== Given records

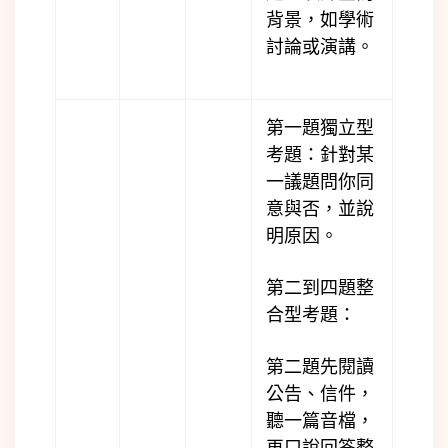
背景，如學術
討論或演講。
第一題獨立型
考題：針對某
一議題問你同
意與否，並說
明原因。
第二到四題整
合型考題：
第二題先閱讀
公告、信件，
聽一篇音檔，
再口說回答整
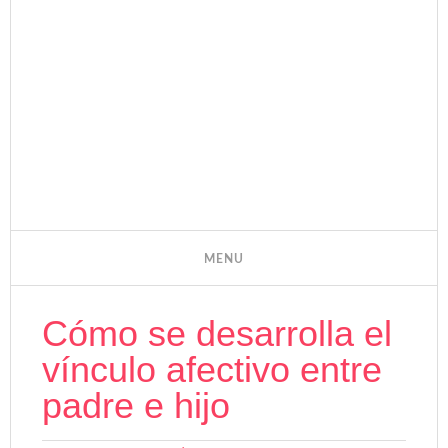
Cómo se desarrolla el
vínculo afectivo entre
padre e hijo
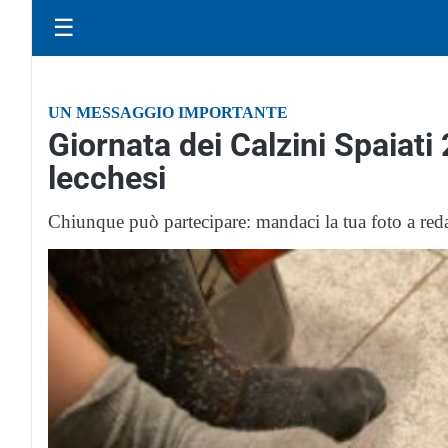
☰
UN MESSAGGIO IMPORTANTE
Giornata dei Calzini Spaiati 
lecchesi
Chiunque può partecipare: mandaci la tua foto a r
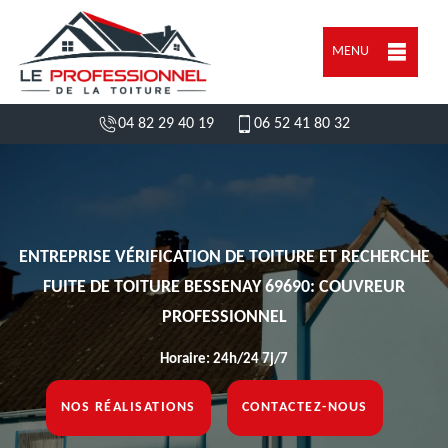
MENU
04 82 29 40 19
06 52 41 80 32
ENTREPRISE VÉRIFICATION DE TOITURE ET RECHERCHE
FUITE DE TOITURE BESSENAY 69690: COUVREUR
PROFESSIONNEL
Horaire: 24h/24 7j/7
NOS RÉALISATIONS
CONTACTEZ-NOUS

====
== Given records

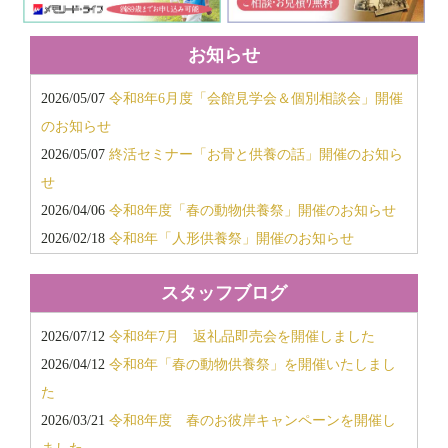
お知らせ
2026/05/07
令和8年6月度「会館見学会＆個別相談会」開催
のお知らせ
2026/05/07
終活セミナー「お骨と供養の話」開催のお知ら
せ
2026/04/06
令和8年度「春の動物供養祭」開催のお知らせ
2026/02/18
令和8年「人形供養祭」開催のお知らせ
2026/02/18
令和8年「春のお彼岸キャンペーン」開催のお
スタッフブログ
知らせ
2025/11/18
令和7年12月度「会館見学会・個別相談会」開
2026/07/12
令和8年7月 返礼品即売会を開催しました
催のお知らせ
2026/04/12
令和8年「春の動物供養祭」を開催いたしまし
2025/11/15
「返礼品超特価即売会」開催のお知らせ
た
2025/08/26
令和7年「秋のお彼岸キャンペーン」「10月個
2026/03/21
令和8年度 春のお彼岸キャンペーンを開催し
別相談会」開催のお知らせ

====

**The task**
Give back, word for word, only the lines above from the line holding "令和8年「春の動物供養祭」を開催いたしまし" to the line holding "別相談会」開催のお知らせ", both included.

**Result of this task**
令和8年「春の動物供養祭」を開催いたしまし
2025/11/15
「返礼品超特価即売会」開催のお知らせ
た
2025/08/26
令和7年「秋のお彼岸キャンペーン」「10月個
2026/03/21
令和8年度 春のお彼岸キャンペーンを開催し
別相談会」開催のお知らせ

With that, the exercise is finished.